Il est temps pour les peuples ouest-africains de refuser l’infantilisation politique en exigeant des comptes, revendiquer leur droit de choisir librement leurs dirigeants.
Il est temps pour les peuples ouest-africains de s’organiser pour résister par la société civile, les médias libres, l’activisme, les mouvements citoyens, les actions pacifiques mais déterminées.
Il est temps pour les peuples ouest-africains de se dire comme le disait Thomas Sankara, « la patrie ou la mort, nous vaincrons ».
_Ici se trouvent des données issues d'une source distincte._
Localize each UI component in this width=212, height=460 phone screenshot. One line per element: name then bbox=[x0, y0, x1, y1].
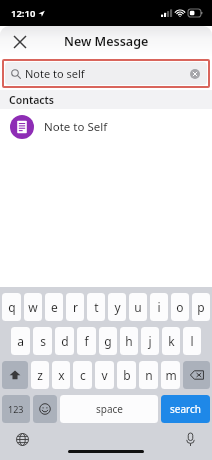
button[interactable]: p bbox=[192, 293, 210, 321]
button[interactable]: Note to Self bbox=[0, 109, 212, 145]
staticText: i bbox=[157, 299, 161, 315]
staticText: s bbox=[40, 333, 46, 349]
staticText: space bbox=[96, 402, 123, 416]
button[interactable]: u bbox=[129, 293, 147, 321]
staticText: k bbox=[168, 333, 175, 349]
button[interactable]: z bbox=[31, 361, 49, 389]
staticText: o bbox=[176, 299, 184, 315]
staticText: Contacts bbox=[9, 93, 54, 107]
button[interactable]: b bbox=[117, 361, 136, 389]
staticText: u bbox=[134, 299, 142, 315]
staticText: q bbox=[8, 299, 16, 315]
staticText: h bbox=[125, 333, 133, 349]
staticText: j bbox=[148, 333, 152, 349]
staticText: New Message bbox=[64, 33, 149, 50]
button[interactable]: w bbox=[24, 293, 42, 321]
staticText: a bbox=[17, 333, 24, 349]
button[interactable]: f bbox=[77, 327, 96, 355]
staticText: m bbox=[165, 367, 177, 383]
staticText: y bbox=[114, 299, 121, 315]
button[interactable]: q bbox=[2, 293, 21, 321]
button[interactable]: Clear search bbox=[187, 66, 203, 82]
button[interactable]: h bbox=[120, 327, 138, 355]
button[interactable]: t bbox=[87, 293, 105, 321]
button[interactable]: s bbox=[33, 327, 52, 355]
button[interactable]: m bbox=[161, 361, 180, 389]
button[interactable]: space bbox=[60, 395, 158, 423]
staticText: 12:10 bbox=[11, 7, 36, 20]
button[interactable]: y bbox=[108, 293, 126, 321]
button[interactable]: Note to self bbox=[5, 62, 207, 85]
button[interactable]: k bbox=[162, 327, 180, 355]
button[interactable]: v bbox=[95, 361, 114, 389]
button[interactable]: Change keyboard bbox=[12, 429, 32, 449]
button[interactable]: c bbox=[73, 361, 92, 389]
button[interactable]: l bbox=[183, 327, 201, 355]
staticText: f bbox=[84, 333, 89, 349]
button[interactable]: j bbox=[141, 327, 159, 355]
staticText: v bbox=[101, 367, 108, 383]
button[interactable]: Dictate bbox=[180, 429, 200, 449]
staticText: c bbox=[80, 367, 86, 383]
staticText: e bbox=[51, 299, 58, 315]
staticText: Note to self bbox=[25, 66, 85, 81]
button[interactable]: Emoji bbox=[33, 395, 57, 423]
staticText: search bbox=[170, 402, 201, 416]
staticText: g bbox=[104, 333, 112, 349]
staticText: t bbox=[94, 299, 99, 315]
staticText: b bbox=[123, 367, 131, 383]
button[interactable]: a bbox=[11, 327, 30, 355]
staticText: Note to Self bbox=[44, 119, 108, 135]
staticText: n bbox=[145, 367, 153, 383]
button[interactable]: n bbox=[139, 361, 158, 389]
staticText: z bbox=[37, 367, 43, 383]
staticText: x bbox=[58, 367, 65, 383]
staticText: 123 bbox=[8, 403, 24, 415]
staticText: d bbox=[61, 333, 69, 349]
button[interactable]: o bbox=[171, 293, 189, 321]
button[interactable]: Backspace bbox=[183, 361, 210, 389]
button[interactable]: Shift bbox=[2, 361, 28, 389]
staticText: l bbox=[190, 333, 194, 349]
button[interactable]: i bbox=[150, 293, 168, 321]
button[interactable]: search bbox=[161, 395, 210, 423]
button[interactable]: 123 bbox=[2, 395, 30, 423]
staticText: w bbox=[28, 299, 38, 315]
button[interactable]: x bbox=[52, 361, 70, 389]
button[interactable]: g bbox=[99, 327, 117, 355]
button[interactable]: e bbox=[45, 293, 63, 321]
staticText: p bbox=[197, 299, 205, 315]
button[interactable]: d bbox=[55, 327, 74, 355]
button[interactable]: r bbox=[66, 293, 84, 321]
button[interactable]: Close bbox=[8, 30, 32, 54]
staticText: r bbox=[73, 299, 78, 315]
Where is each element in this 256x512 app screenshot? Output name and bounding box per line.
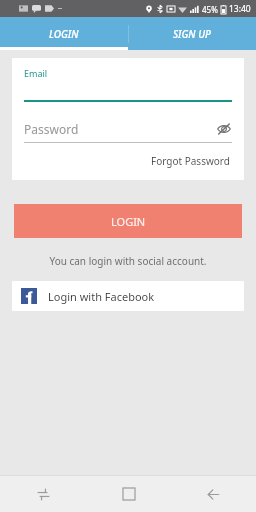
staticText: Login with Facebook <box>48 289 155 304</box>
staticText: Email <box>24 67 48 79</box>
button[interactable]: LOGIN <box>14 204 242 238</box>
staticText: SIGN UP <box>173 27 211 41</box>
button[interactable]: Forgot Password <box>149 152 232 170</box>
staticText: LOGIN <box>111 214 146 229</box>
button[interactable]: LOGIN <box>0 17 128 50</box>
button[interactable]: Back <box>171 476 256 512</box>
staticText: Password <box>24 121 216 137</box>
staticText: 45% <box>202 4 218 15</box>
button[interactable]: Show password <box>216 121 232 137</box>
button[interactable]: SIGN UP <box>128 17 256 50</box>
staticText: LOGIN <box>49 27 79 41</box>
button[interactable]: Login with Facebook <box>12 281 244 311</box>
staticText: 13:40 <box>229 3 251 15</box>
staticText: Forgot Password <box>151 154 230 168</box>
button[interactable]: Home <box>86 476 171 512</box>
button[interactable]: Recents <box>0 476 86 512</box>
staticText: You can login with social account. <box>0 254 256 268</box>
C’est au peuple qu’il revient de décider à qui donner le pouvoir, pour quoi faire, et pour combien de temps. Ce n’est ni à l’armée de faire allégeance à quelqu’un le nommant ou l’intronisant président de la République ; Ce n’est pas non plus à l’occident d’en nommé et par la suite, cautionner des élections controversées, sorties de tout cadre légal. C’est au peuple et c’est seulement au peuple qu’il revient de décider à qui donner le pouvoir, pour quoi faire, et pour combien de temps
Les dictatures ouest-africaines sont médiocres parce qu’elles ne visent pas le bien commun, mais la survie d’une personne, d’une famille, d’un clan, d’un régime, d’un système. Elles sont fortes pour opprimer, oppresser, réprimer, mais faibles pour bâtir. L’avenir dépend du courage des peuples à reprendre le contrôle de leur destin.
Se taire, c’est cautionner. Se lever, c’est espérer. Résister, c’est déjà construire l’alternance tant espérée.